■ **Task directions**: Once the line holding "The image size is (149, 2576)." is found in the listing below, write it out and each later line exactly, up to and including the one holding "This screenshot has height=2576, width=525.".

************

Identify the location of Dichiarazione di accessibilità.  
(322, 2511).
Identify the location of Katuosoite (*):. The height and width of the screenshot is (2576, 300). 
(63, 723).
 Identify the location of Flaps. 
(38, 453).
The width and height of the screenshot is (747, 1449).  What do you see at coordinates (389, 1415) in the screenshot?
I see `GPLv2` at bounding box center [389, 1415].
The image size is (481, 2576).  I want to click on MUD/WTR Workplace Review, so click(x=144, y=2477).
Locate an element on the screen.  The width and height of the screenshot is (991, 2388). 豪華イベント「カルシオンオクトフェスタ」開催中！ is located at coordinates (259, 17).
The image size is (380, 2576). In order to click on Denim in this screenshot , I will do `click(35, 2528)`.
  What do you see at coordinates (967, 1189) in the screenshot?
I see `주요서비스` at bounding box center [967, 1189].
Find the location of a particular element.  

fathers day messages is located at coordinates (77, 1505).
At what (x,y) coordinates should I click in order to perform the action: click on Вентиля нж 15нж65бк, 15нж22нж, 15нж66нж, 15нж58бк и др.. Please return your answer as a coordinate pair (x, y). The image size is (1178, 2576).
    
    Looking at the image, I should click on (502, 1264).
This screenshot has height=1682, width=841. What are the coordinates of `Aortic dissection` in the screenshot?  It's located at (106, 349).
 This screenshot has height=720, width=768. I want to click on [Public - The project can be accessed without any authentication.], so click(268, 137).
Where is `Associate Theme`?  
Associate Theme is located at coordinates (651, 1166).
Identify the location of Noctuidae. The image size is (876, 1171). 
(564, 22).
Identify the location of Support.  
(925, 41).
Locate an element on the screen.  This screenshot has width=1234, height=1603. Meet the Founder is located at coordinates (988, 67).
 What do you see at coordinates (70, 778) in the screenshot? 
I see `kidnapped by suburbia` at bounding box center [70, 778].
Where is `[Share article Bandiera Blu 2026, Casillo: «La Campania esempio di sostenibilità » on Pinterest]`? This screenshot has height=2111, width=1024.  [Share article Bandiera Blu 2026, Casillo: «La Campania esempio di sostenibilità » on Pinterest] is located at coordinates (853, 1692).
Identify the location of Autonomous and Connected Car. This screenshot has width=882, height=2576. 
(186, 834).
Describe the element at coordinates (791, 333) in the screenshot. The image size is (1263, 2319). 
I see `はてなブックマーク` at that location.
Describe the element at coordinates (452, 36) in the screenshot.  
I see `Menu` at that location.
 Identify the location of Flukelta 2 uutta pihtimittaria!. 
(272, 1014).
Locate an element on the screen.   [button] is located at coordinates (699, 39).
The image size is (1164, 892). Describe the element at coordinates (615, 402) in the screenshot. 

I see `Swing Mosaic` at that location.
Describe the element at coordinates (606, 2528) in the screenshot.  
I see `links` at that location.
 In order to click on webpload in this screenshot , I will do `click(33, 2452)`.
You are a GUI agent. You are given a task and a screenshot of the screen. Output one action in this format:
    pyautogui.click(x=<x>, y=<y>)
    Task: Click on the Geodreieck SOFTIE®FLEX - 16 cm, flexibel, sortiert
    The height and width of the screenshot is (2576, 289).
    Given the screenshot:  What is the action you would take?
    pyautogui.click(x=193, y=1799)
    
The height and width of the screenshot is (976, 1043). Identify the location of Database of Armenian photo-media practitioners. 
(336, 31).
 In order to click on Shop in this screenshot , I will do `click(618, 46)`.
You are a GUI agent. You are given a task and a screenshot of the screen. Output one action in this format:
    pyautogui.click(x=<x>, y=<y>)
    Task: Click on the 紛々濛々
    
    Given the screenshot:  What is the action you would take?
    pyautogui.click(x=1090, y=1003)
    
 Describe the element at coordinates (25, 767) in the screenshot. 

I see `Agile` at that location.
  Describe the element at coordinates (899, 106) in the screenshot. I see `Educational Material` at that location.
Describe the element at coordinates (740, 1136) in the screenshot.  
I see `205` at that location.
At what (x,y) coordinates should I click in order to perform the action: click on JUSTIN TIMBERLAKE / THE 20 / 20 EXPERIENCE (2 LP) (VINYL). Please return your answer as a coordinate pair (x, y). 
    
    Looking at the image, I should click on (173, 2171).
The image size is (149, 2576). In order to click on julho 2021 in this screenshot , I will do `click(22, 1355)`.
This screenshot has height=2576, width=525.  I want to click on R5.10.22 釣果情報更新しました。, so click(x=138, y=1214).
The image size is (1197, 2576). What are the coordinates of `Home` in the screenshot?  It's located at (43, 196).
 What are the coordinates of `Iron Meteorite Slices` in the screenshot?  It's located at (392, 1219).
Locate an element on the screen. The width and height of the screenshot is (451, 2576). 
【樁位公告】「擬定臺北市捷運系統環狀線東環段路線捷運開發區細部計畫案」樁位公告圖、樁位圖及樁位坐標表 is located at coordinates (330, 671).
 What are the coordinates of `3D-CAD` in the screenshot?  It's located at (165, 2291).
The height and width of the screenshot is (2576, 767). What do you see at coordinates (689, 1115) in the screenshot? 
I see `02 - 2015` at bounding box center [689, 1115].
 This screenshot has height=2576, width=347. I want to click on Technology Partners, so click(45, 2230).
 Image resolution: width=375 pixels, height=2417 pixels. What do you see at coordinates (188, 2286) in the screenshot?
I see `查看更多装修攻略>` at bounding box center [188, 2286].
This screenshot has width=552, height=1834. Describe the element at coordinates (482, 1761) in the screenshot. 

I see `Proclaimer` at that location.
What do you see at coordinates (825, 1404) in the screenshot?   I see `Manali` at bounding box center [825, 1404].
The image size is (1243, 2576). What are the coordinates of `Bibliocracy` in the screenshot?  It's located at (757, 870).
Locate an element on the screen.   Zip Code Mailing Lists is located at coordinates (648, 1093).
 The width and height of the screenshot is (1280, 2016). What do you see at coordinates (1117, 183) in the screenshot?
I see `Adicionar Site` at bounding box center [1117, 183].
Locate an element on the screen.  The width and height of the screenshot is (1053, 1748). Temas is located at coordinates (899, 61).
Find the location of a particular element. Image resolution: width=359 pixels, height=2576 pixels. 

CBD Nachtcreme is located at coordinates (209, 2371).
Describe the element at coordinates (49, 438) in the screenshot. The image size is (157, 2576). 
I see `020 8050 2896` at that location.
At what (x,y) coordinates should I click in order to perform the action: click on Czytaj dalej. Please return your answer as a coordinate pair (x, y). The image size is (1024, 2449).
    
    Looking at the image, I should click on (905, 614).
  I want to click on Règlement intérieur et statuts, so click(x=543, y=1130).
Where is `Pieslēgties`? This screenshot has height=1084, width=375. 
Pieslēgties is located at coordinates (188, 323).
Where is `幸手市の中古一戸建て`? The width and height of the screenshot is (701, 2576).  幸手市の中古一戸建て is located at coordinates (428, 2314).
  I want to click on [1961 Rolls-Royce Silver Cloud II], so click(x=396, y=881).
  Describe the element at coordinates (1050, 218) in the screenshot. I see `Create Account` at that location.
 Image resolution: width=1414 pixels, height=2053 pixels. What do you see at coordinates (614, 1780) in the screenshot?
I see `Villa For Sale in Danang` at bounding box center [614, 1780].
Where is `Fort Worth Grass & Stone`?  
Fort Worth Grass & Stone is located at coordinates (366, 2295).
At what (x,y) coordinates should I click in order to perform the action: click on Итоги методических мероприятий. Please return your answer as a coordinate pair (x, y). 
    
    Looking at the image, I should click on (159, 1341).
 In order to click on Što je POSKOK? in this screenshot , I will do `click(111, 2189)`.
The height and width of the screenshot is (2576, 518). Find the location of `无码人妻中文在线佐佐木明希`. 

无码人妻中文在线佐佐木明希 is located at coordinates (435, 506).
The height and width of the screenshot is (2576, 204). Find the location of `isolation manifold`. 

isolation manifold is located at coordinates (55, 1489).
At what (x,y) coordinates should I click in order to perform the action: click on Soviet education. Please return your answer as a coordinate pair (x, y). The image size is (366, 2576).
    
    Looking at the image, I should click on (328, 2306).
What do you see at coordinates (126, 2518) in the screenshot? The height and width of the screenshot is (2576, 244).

************

■ **Reply to the task**:
The image size is (149, 2576). In order to click on julho 2021 in this screenshot , I will do `click(22, 1355)`.
This screenshot has height=2576, width=525.  I want to click on R5.10.22 釣果情報更新しました。, so click(x=138, y=1214).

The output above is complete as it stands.